#### TRY IT:
Repeat the data that follows exactly, starting at the line with "Приглашаются все желающие." and ending at the line with "Denne frosting teknik", and leave out every picture.

#### PROVIDED ENTRIES:
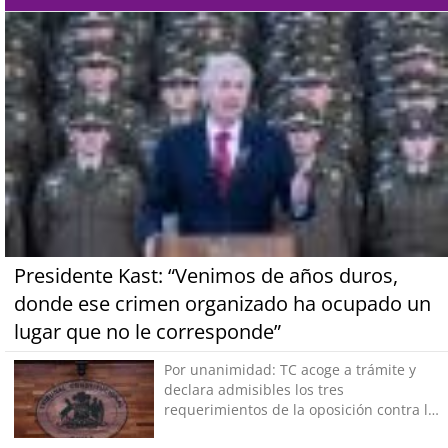
Presidente Kast: “Venimos de años duros,
donde ese crimen organizado ha ocupado un
lugar que no le corresponde”
Por unanimidad: TC acoge a trámite y
declara admisibles los tres
requerimientos de la oposición contra la
megarreforma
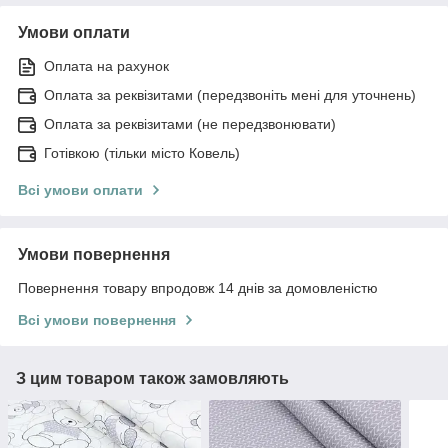
Умови оплати
Оплата на рахунок
Оплата за реквізитами (передзвоніть мені для уточнень)
Оплата за реквізитами (не передзвонювати)
Готівкою (тільки місто Ковель)
Всі умови оплати
Умови повернення
Повернення товару впродовж 14 днів за домовленістю
Всі умови повернення
З цим товаром також замовляють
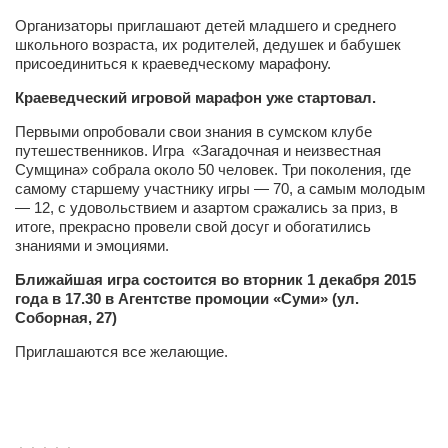
Туризм
Организаторы
приглашают детей младшего и среднего
«Траверс» — экипировочный центр
школьного возраста, их родителей, дедушек и бабушек
присоединиться к краеведческому марафону.
Журналисты
Краеведческий игровой марафон уже стартовал.
Александр Гвоздик
Первыми опробовали свои знания в сумском клубе
Александр Кугук
путешественников. Игра «Загадочная и неизвестная
Музыканты
Сумщина» собрала около 50 человек. Три поколения, где
самому старшему участнику игры — 70, а самым молодым
Евгений Касьяненко
— 12, с удовольствием и азартом сражались за приз, в
итоге, прекрасно провели свой досуг и обогатились
Сергей Коноз
знаниями и эмоциями.
Денис Федченко
Ближайшая игра состоится во вторник 1 декабря 2015
года в 17.30 в Агентстве промоции «Суми» (ул.
Звукорежиссёры
Соборная, 27)
Alfom Studio
Приглашаются все желающие.
Guitarproduction Studio
Писатели
Поэты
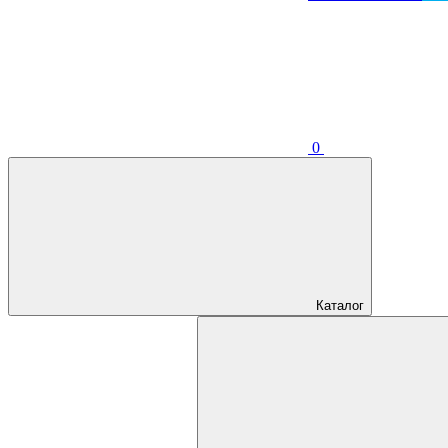
0
Каталог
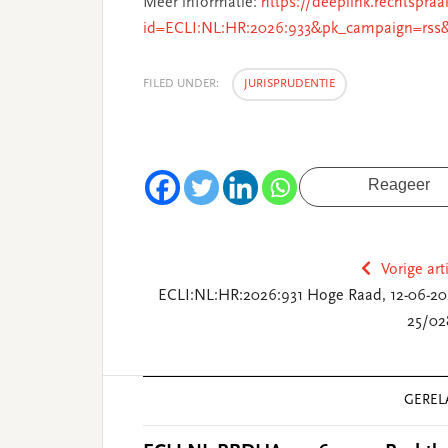
Meer informatie:
https://deeplink.rechtspraa
id=ECLI:NL:HR:2026:933&pk_campaign=rss
FILED UNDER:
JURISPRUDENTIE
Reageer
Vorige art
ECLI:NL:HR:2026:931 Hoge Raad, 12-06-20
25/02
Reader
GEREL
Interactions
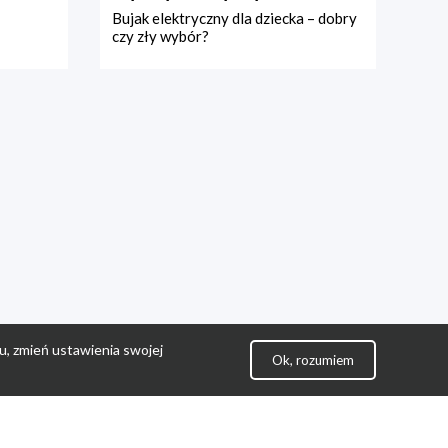
Bujak elektryczny dla dziecka – dobry
czy zły wybór?
u, zmień ustawienia swojej
Ok, rozumiem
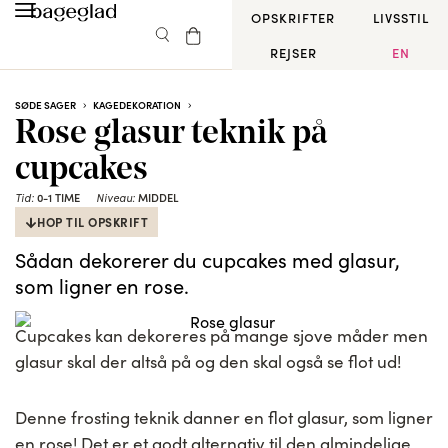
OPSKRIFTER
LIVSSTIL
REJSER
EN
SØDE SAGER
KAGEDEKORATION
Rose glasur teknik på
cupcakes
0-1 TIME
MIDDEL
Tid:
Niveau:
HOP TIL OPSKRIFT
Sådan dekorerer du cupcakes med glasur,
som ligner en rose.
Cupcakes kan dekoreres på mange sjove måder men
glasur skal der altså på og den skal også se flot ud!
Denne frosting teknik danner en flot glasur, som ligner
en rose! Det er et godt alternativ til den almindelige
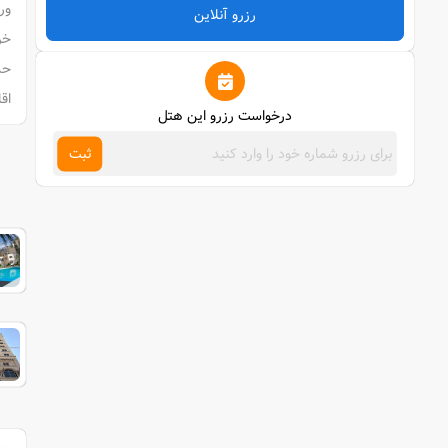
ورو
رزرو آنلاین
خرو
حدا
اقامت کودکان (
درخواست رزرو این هتل
ثبت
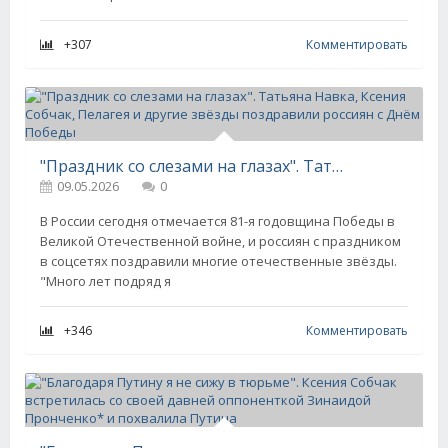
+307
Комментировать
"Праздник со слезами на глазах". Татьяна Навка, Ксения Собчак, Пелагея и другие звёзды поздравили россиян с Днём Победы
09.05.2026
0
В России сегодня отмечается 81-я годовщина Победы в
Великой Отечественной войне, и россиян с праздником
в соцсетях поздравили многие отечественные звёзды.
"Много лет подряд я
+346
Комментировать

#### YOUR SOLUTION:
Приглашаются все желающие.
Guitarproduction Studio
Писатели
Поэты
0
Каталог
Meer informatie:
https://deeplink.rechtspraa
id=ECLI:NL:HR:2026:933&pk_campaign=rss
FILED UNDER:
JURISPRUDENTIE
Reageer
Vorige art
ECLI:NL:HR:2026:931 Hoge Raad, 12-06-20
25/02
Reader
GEREL
Interactions
Bujak elektryczny dla dziecka – dobry
czy zły wybór?
u, zmień ustawienia swojej
Ok, rozumiem
OPSKRIFTER
LIVSSTIL
REJSER
EN
SØDE SAGER
KAGEDEKORATION
Rose glasur teknik på
cupcakes
0-1 TIME
MIDDEL
Tid:
Niveau:
HOP TIL OPSKRIFT
Sådan dekorerer du cupcakes med glasur,
som ligner en rose.
Cupcakes kan dekoreres på mange sjove måder men
glasur skal der altså på og den skal også se flot ud!
Denne frosting teknik danner en flot glasur, som ligner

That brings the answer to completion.